Al oir estas palabras, todos temblaron y se callaron.
-¡Sálvanos, oh Dios¡ -- dijo para sí Utxin Tamayo.
- Zara, zara, ven –gritó nuevamente el anciano; yo, Lekobidi, padre de Lelo, te quiero hablar delante de todo el pueblo.
Entonces un hombre rozagante y fornido, de unos treinta años de edad, se le acercó, y cruzándose de brazos, le dijo:
-Aquí estoy; habla, señor.
Lekobidi, cuando vió a Zara, comenzó a temblar; y para no caer a tierra, tuvo que apoyar su cuerpo en el cayado de Utxin Tamayo; pero después, recobrando poco a poco las fuerzas, le habló de esta manera:
n Negros recuerdos del pasado, llegad pronto al pensamiento, no para espanto de la tierra sino para bien de lo porvenir. Oyeme, Zara.

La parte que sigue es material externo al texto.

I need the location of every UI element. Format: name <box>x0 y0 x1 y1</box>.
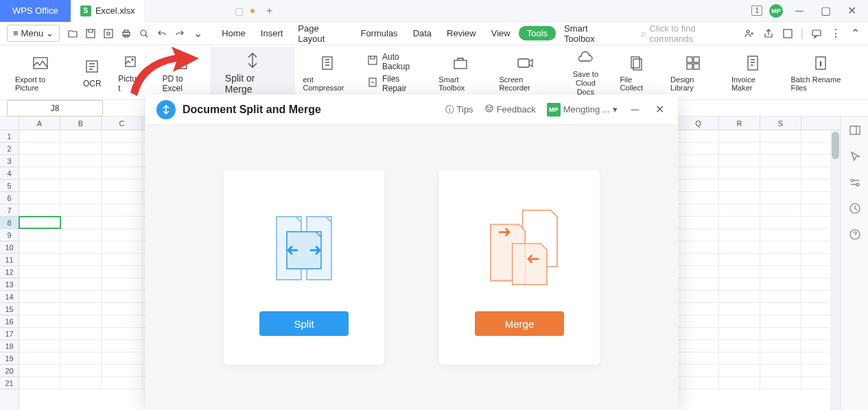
cell[interactable] <box>678 155 719 167</box>
save-cloud-button[interactable]: Save toCloud Docs <box>559 45 611 100</box>
cell[interactable] <box>102 315 143 327</box>
row-header[interactable]: 7 <box>0 204 19 217</box>
cell[interactable] <box>60 352 102 364</box>
file-collect-button[interactable]: File Collect <box>611 49 662 97</box>
cell[interactable] <box>19 180 60 191</box>
split-button[interactable]: Split <box>259 311 349 336</box>
print-icon[interactable] <box>120 27 132 40</box>
cell[interactable] <box>760 340 801 352</box>
split-or-merge-button[interactable]: Split or Merge <box>210 47 295 99</box>
cell[interactable] <box>19 192 60 204</box>
invoice-maker-button[interactable]: Invoice Maker <box>723 49 783 97</box>
column-header[interactable]: Q <box>678 117 719 130</box>
find-commands[interactable]: ⌕ Click to find commands <box>641 23 740 44</box>
cell[interactable] <box>102 192 143 204</box>
cell[interactable] <box>760 143 801 154</box>
close-button[interactable]: ✕ <box>842 3 861 19</box>
cell[interactable] <box>678 241 719 253</box>
cell[interactable] <box>719 204 760 216</box>
cell[interactable] <box>19 266 60 278</box>
cell[interactable] <box>719 155 760 167</box>
tab-data[interactable]: Data <box>406 24 438 43</box>
cell[interactable] <box>19 315 60 327</box>
tab-formulas[interactable]: Formulas <box>353 24 404 43</box>
cell[interactable] <box>760 217 801 228</box>
cell[interactable] <box>102 291 143 302</box>
files-repair-button[interactable]: Files Repair <box>367 74 423 93</box>
cell[interactable] <box>719 254 760 265</box>
redo-icon[interactable] <box>174 27 186 40</box>
minimize-button[interactable]: ─ <box>790 3 809 19</box>
cell[interactable] <box>102 217 143 228</box>
cell[interactable] <box>102 204 143 216</box>
help-icon[interactable] <box>848 228 862 241</box>
cell[interactable] <box>678 229 719 241</box>
cell[interactable] <box>719 278 760 290</box>
row-header[interactable]: 14 <box>0 291 19 303</box>
cell[interactable] <box>719 328 760 339</box>
cell[interactable] <box>719 266 760 278</box>
cell[interactable] <box>19 155 60 167</box>
tab-smart-toolbox[interactable]: Smart Toolbox <box>557 19 624 48</box>
cell[interactable] <box>60 303 102 315</box>
cell[interactable] <box>760 377 801 389</box>
collapse-ribbon-icon[interactable]: ⌃ <box>849 27 861 40</box>
user-avatar[interactable]: MP <box>769 4 783 18</box>
cell[interactable] <box>102 365 143 376</box>
cell[interactable] <box>19 143 60 154</box>
cell[interactable] <box>678 291 719 302</box>
row-header[interactable]: 11 <box>0 254 19 266</box>
cell[interactable] <box>60 377 102 389</box>
cell[interactable] <box>760 278 801 290</box>
cell[interactable] <box>678 377 719 389</box>
cell[interactable] <box>60 291 102 302</box>
cell[interactable] <box>60 315 102 327</box>
cell[interactable] <box>719 192 760 204</box>
cell[interactable] <box>678 130 719 142</box>
cell-reference-input[interactable]: J8 <box>7 100 103 117</box>
row-header[interactable]: 15 <box>0 303 19 315</box>
cell[interactable] <box>60 130 102 142</box>
feedback-button[interactable]: Feedback <box>484 104 536 115</box>
row-header[interactable]: 6 <box>0 192 19 204</box>
cell[interactable] <box>19 130 60 142</box>
cell[interactable] <box>760 315 801 327</box>
cell[interactable] <box>102 241 143 253</box>
cell[interactable] <box>719 217 760 228</box>
cell[interactable] <box>760 180 801 191</box>
row-header[interactable]: 13 <box>0 278 19 291</box>
cell[interactable] <box>678 340 719 352</box>
tab-tools[interactable]: Tools <box>519 26 556 40</box>
row-header[interactable]: 10 <box>0 241 19 254</box>
cell[interactable] <box>19 254 60 265</box>
cell[interactable] <box>19 241 60 253</box>
cell[interactable] <box>719 340 760 352</box>
cloud-save-icon[interactable] <box>782 27 794 40</box>
cell[interactable] <box>60 180 102 191</box>
cell[interactable] <box>60 192 102 204</box>
row-header[interactable]: 19 <box>0 352 19 365</box>
column-header[interactable]: S <box>760 117 801 130</box>
row-header[interactable]: 17 <box>0 328 19 340</box>
cell[interactable] <box>60 266 102 278</box>
cell[interactable] <box>678 204 719 216</box>
cell[interactable] <box>719 291 760 302</box>
smart-toolbox-button[interactable]: Smart Toolbox <box>430 49 491 97</box>
cell[interactable] <box>19 340 60 352</box>
cell[interactable] <box>60 155 102 167</box>
customize-icon[interactable]: ⌄ <box>191 27 204 40</box>
row-header[interactable]: 2 <box>0 143 19 155</box>
scroll-thumb[interactable] <box>832 132 839 159</box>
cell[interactable] <box>678 266 719 278</box>
column-header[interactable]: R <box>719 117 760 130</box>
cell[interactable] <box>678 278 719 290</box>
share-icon[interactable] <box>762 27 775 40</box>
dialog-close-button[interactable]: ✕ <box>653 103 667 116</box>
export-to-picture-button[interactable]: Export to Picture <box>7 49 74 97</box>
column-header[interactable]: C <box>102 117 143 130</box>
cell[interactable] <box>19 303 60 315</box>
cell[interactable] <box>719 130 760 142</box>
row-header[interactable]: 12 <box>0 266 19 278</box>
dialog-minimize-button[interactable]: ─ <box>629 104 642 116</box>
cell[interactable] <box>19 167 60 179</box>
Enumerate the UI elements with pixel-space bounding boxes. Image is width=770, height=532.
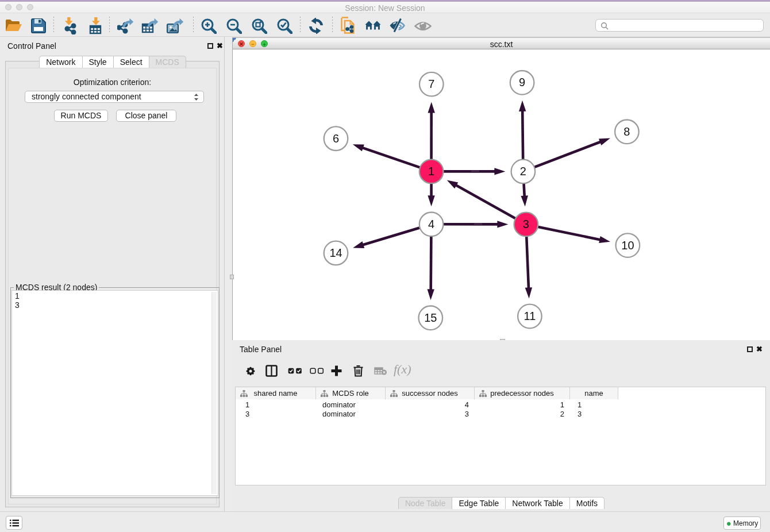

-Lelo, mi hijo adorado y tú, en grande amistad vivíais. Una vez marchasteis de caza los dos a los montes de Urbasa, y cierta noche, encontrándoos muy fatigados y empapados de nieve, pegasteis en las puertas del castillo de Arañaz pidiendo hospitalidad. Begaiñ arrakill, señor del castillo mandó os abrieran las puertas, a fin de que pasarais bajo techo aquella fría noche de invierno. Cuando entrasteis en la cocina, donde árboles enteros ardían, conocisteis que Begaiñ-Arrakill era un señor muy rico y poderoso, porque había allí mucha gente. Entre aquellos montañeses, una hermosa y esbelta muchacha, más blanca que la luna y más dulce que la nieve, estaba hilando. Os sentasteis junto al fuego para secar vuestras vestiduras, y entonces la muchacha, después de coger una vasija, se os acercó, y diciendo --¡bienvenidos, señores¡-- os lavó los pies.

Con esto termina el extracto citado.